▶ _Task input_
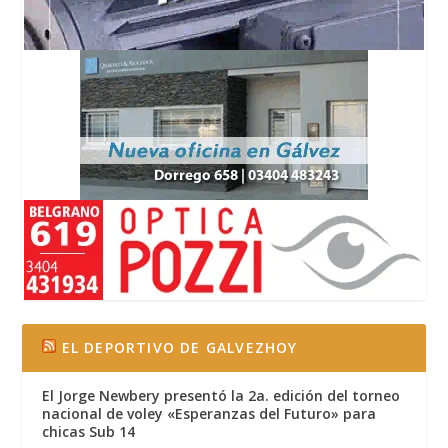
EL DEPORTIVO DE GALVEZHOY
El Jorge Newbery presentó la 2a. edición del torneo
nacional de voley «Esperanzas del Futuro» para
chicas Sub 14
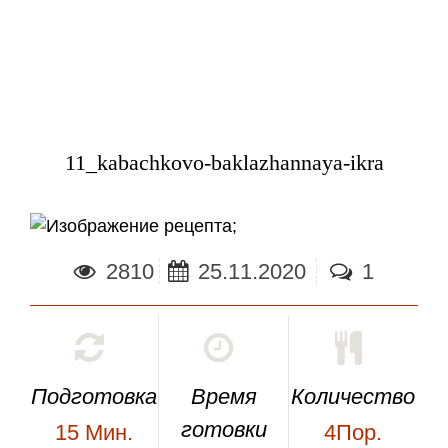
11_kabachkovo-baklazhannaya-ikra
;
2810
25.11.2020
1
Подготовка
Время
Количество
готовки
15
Мин.
4Пор.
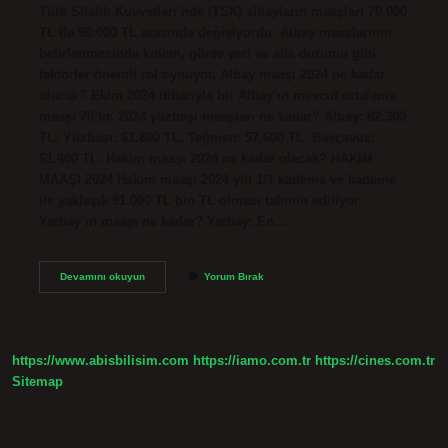
Türk Silahlı Kuvvetleri’nde (TSK) albayların maaşları 70.000
TL ile 90.000 TL arasında değişiyordu. Albay maaşlarının
belirlenmesinde kıdem, görev yeri ve aile durumu gibi
faktörler önemli rol oynuyor. Albay maaşı 2024 ne kadar
olacak? Ekim 2024 itibarıyla bir Albay’ın mevcut ortalama
maaşı 70’tir. 2024 yüzbaşı maaşları ne kadar? Albay: 82.300
TL. Yüzbaşı: 61.800 TL. Teğmen: 57.600 TL. Başçavuş:
61.400 TL. Hakim maaşı 2024 ne kadar olacak? HAKİM
MAAŞI 2024 Hakim maaşı 2024 yılı 1/1 kademe ve kademe
ile yaklaşık 91.000 TL bin TL olması tahmin ediliyor.
Yarbay’ın maaşı ne kadar? Yarbay: En…
Yarbay
Devamını okuyun
Yorum Bırak
Maaşı
Ne
Kadar
2024
https://www.abisbilisim.com
https://iamo.com.tr
https://cines.com.tr
Sitemap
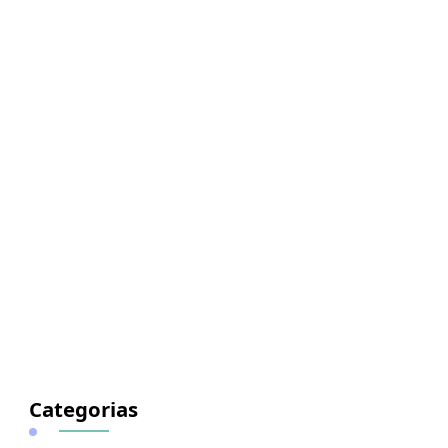
Categorias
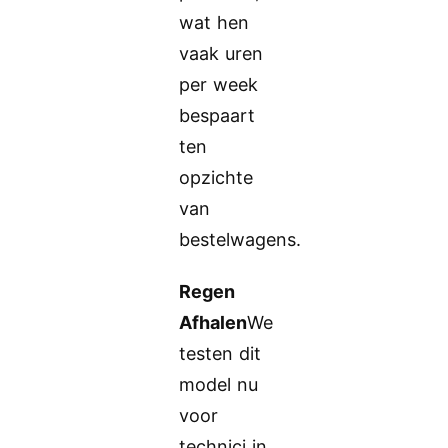
wat hen
vaak uren
per week
bespaart
ten
opzichte
van
bestelwagens.
Regen
Afhalen
We
testen dit
model nu
voor
technici in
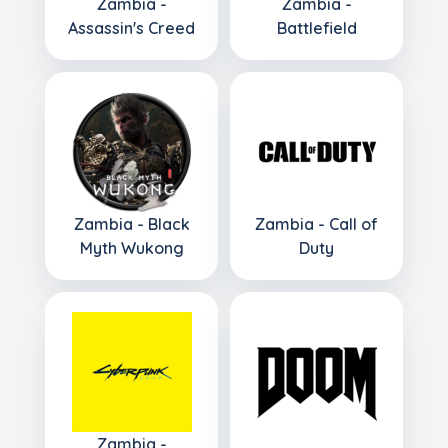
Zambia -
Zambia -
Assassin's Creed
Battlefield
Zambia - Black
Zambia - Call of
Myth Wukong
Duty
Zambia -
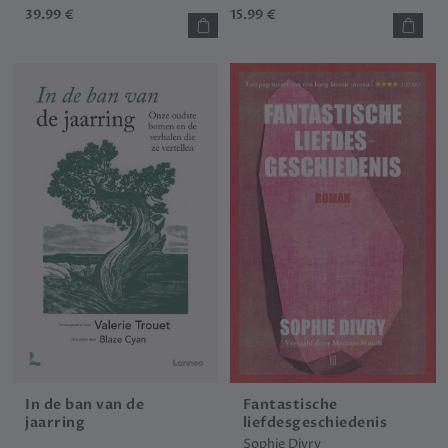
39.99 €
15.99 €
In de ban van de
Fantastische
jaarring
liefdesgeschiedenis
Sophie Divry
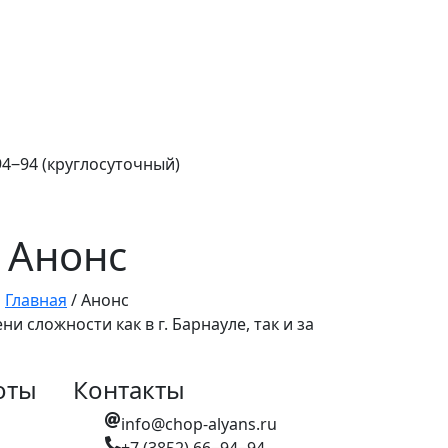
‒94‒94 (круглосуточный)
Анонс
Главная
/
Анонс
сложности как в г. Барнауле, так и за
оты
Контакты
info@chop-alyans.ru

▶ _What is being asked_
Nothing but the text is wanted: repeat the data above exactly, without its images.

▶ _Task solution_
EL DEPORTIVO DE GALVEZHOY
El Jorge Newbery presentó la 2a. edición del torneo
nacional de voley «Esperanzas del Futuro» para
chicas Sub 14
11_kabachkovo-baklazhannaya-ikra
;
2810
25.11.2020
1
Подготовка
Время
Количество
готовки
15
Мин.
4Пор.
Türk Silahlı Kuvvetleri’nde (TSK) albayların maaşları 70.000
TL ile 90.000 TL arasında değişiyordu. Albay maaşlarının
belirlenmesinde kıdem, görev yeri ve aile durumu gibi
faktörler önemli rol oynuyor. Albay maaşı 2024 ne kadar
olacak? Ekim 2024 itibarıyla bir Albay’ın mevcut ortalama
maaşı 70’tir. 2024 yüzbaşı maaşları ne kadar? Albay: 82.300
TL. Yüzbaşı: 61.800 TL. Teğmen: 57.600 TL. Başçavuş:
61.400 TL. Hakim maaşı 2024 ne kadar olacak? HAKİM
MAAŞI 2024 Hakim maaşı 2024 yılı 1/1 kademe ve kademe
ile yaklaşık 91.000 TL bin TL olması tahmin ediliyor.
Yarbay’ın maaşı ne kadar? Yarbay: En…
Yarbay
Devamını okuyun
Yorum Bırak
Maaşı
Ne
Kadar
2024
https://www.abisbilisim.com
https://iamo.com.tr
https://cines.com.tr
Sitemap
Categorias
wat hen
vaak uren
per week
bespaart
ten
opzichte
van
bestelwagens.
Regen
Afhalen
We
testen dit
model nu
voor
technici in
Zambia -
Zambia -
Assassin's Creed
Battlefield
Zambia - Black
Zambia - Call of
Myth Wukong
Duty
Zambia -
39.99 €
15.99 €
In de ban van de
Fantastische
jaarring
liefdesgeschiedenis
Sophie Divry
‒94‒94 (круглосуточный)
Анонс
Главная
/
Анонс
сложности как в г. Барнауле, так и за
оты
Контакты
info@chop-alyans.ru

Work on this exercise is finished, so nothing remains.